Sometime ago, Obasanjo told his party to allow him “as the leader of the party” to determine which zone of the country should produce the presidential candidate. His decision on such zoning is what played out at the recent PDP convention. But before the convention, he had also as President of the Federal Republic usurped the power to determine for the rest of the country who should succeed him in office. And he did it in such a disdainful manner by summoning the PDP governors and asking them to go and select one of their own and present to him for consideration and ‘anointing’ as successor! He had thus decided that his successor must come from the rank of the governors, no matter what Nigerians thought. That explained why every cowboy of a governor imagined that he must aspire to become the next president, even when some of them had questionable track records in good governance. Some of them even looted their state’s treasuries just to satiate their inordinate desires to be president.
What does the crowning of Obasanjo as the chairman-in-waiting of PDP’s board of trustees portend for the party and Nigeria? Remember the president had recently said that the fortunes of Nigeria were tied to those of PDP? If you excise Obasanjo’s haughtiness from that statement, that assertion still seems to capture the reality on the ground as most of the other parties find it difficult to set Nigeria’s political agenda. The best opportunity for the opposition parties to rally support of Nigerians and set the agenda for our politics was when the third term bid failed. Yet, they allowed the defeated (cabal of) PDP to still benefit from its defeat by regrouping to set the agenda.
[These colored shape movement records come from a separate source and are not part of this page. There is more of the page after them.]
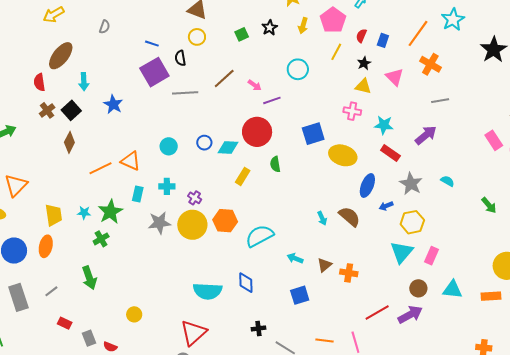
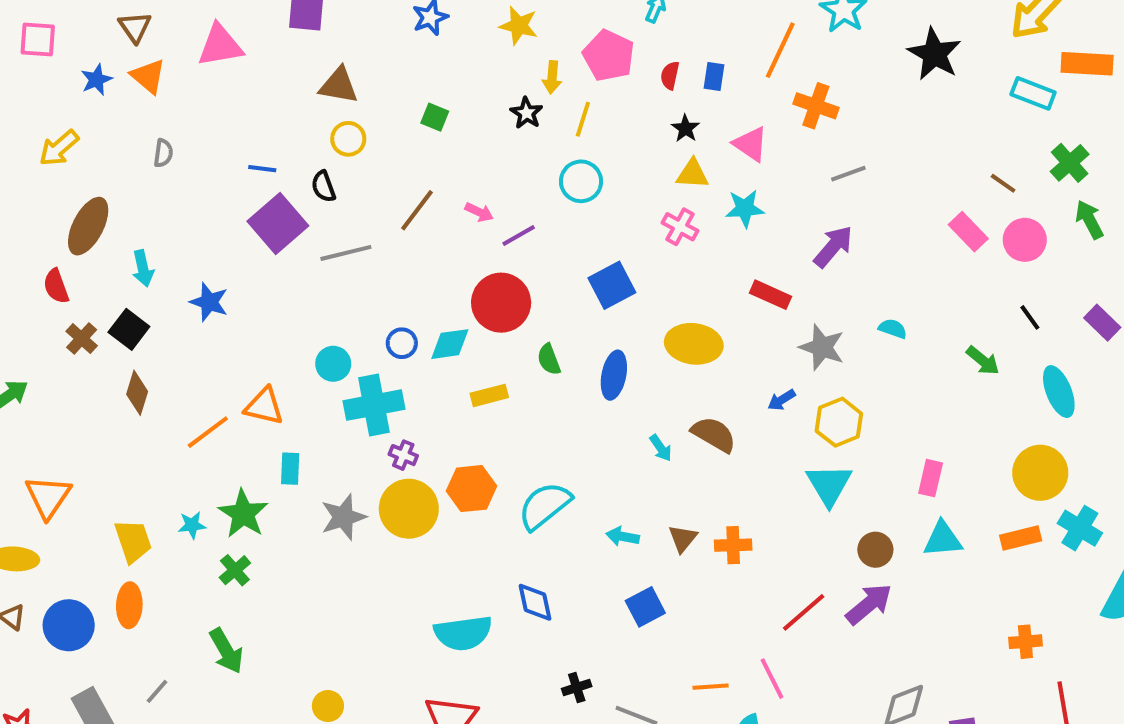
black star: (270, 28) -> (526, 113), moved
green square: (242, 34) -> (435, 117), turned -32
yellow line: (336, 52) -> (583, 119), moved
cyan circle: (298, 69) -> (581, 181), moved
pink cross: (352, 111) -> (680, 227), turned 30
cyan star: (384, 125) -> (745, 208), moved
yellow ellipse: (343, 155) -> (694, 344), moved
yellow rectangle: (243, 176) -> (489, 395), turned 54
blue ellipse: (367, 185) -> (614, 375), moved
cyan cross: (167, 186) -> (374, 405), moved, size x1.8
pink rectangle: (431, 256) -> (931, 478), moved

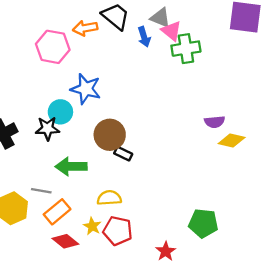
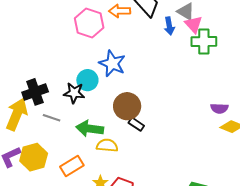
gray line: (41, 191) -> (52, 118), moved
yellow semicircle: (109, 198) -> (107, 145), moved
Today, the opposition is struggling to become relevant such that when Yar’adua emerged the party’s presidential candidate, many Nigerians already saw him as president-in-waiting.
But talking about a post-Obasanjo’s presidency in his new status in the PDP, there is no doubt that the man would become the spiritual head of the party from where he plans to be the power behind the throne of the presidency, if the party wins the presidential election. He hopes to be seen as the sole administrator, whose words shall be the command of all. As president, Obasanjo has converted the office of the Vice President to a unit under his direction, to the extent of appointing, sacking, supervising and pruning the personal staff of his deputy or approving when his deputy should enter the official aircraft attached to that office.
Being an obstinate character, Obasanjo, as board chairman of PDP is likely going to insist that things are done his way or no other way, the way he carries on as the Balogun of his Owu village, to the extent of choosing the monarch for the town or the way he has attempted, though laughable, to remove Vice President Atiku Abubakar.
The prospects of an Obasanjo chairmanship of PDP’s board of trustees are grim for the larger society by the fact that the party has ‘grown’ so large in membership, mostly driven by the craving for political lucre, yet undemocratic in its character. What is generally referred to as internal democracy is non-existent in the party. A good pointer to this fact is that, its slogan has since changed from “P-D-P…power to the people” to “P-D-P…power”! Thus PDP is stating it clearly that it does not intend to give power to the people anymore but merely withhold it.
If what Obasanjo plans to have in 2007 and beyond is subtle control of government, he might be disappointed because, like one writer said “when you are out of power, your power turns to powder” Obasanjo should know better, having tasted life out of power from 1979 to 1999. For those years, he was so powerless that he was even hounded into jail. And this is why one thought that he would be more humble with power on his second taste of it from 1999 but that has not been the case. Nigerians should pray that this sole administrator does not have things his way.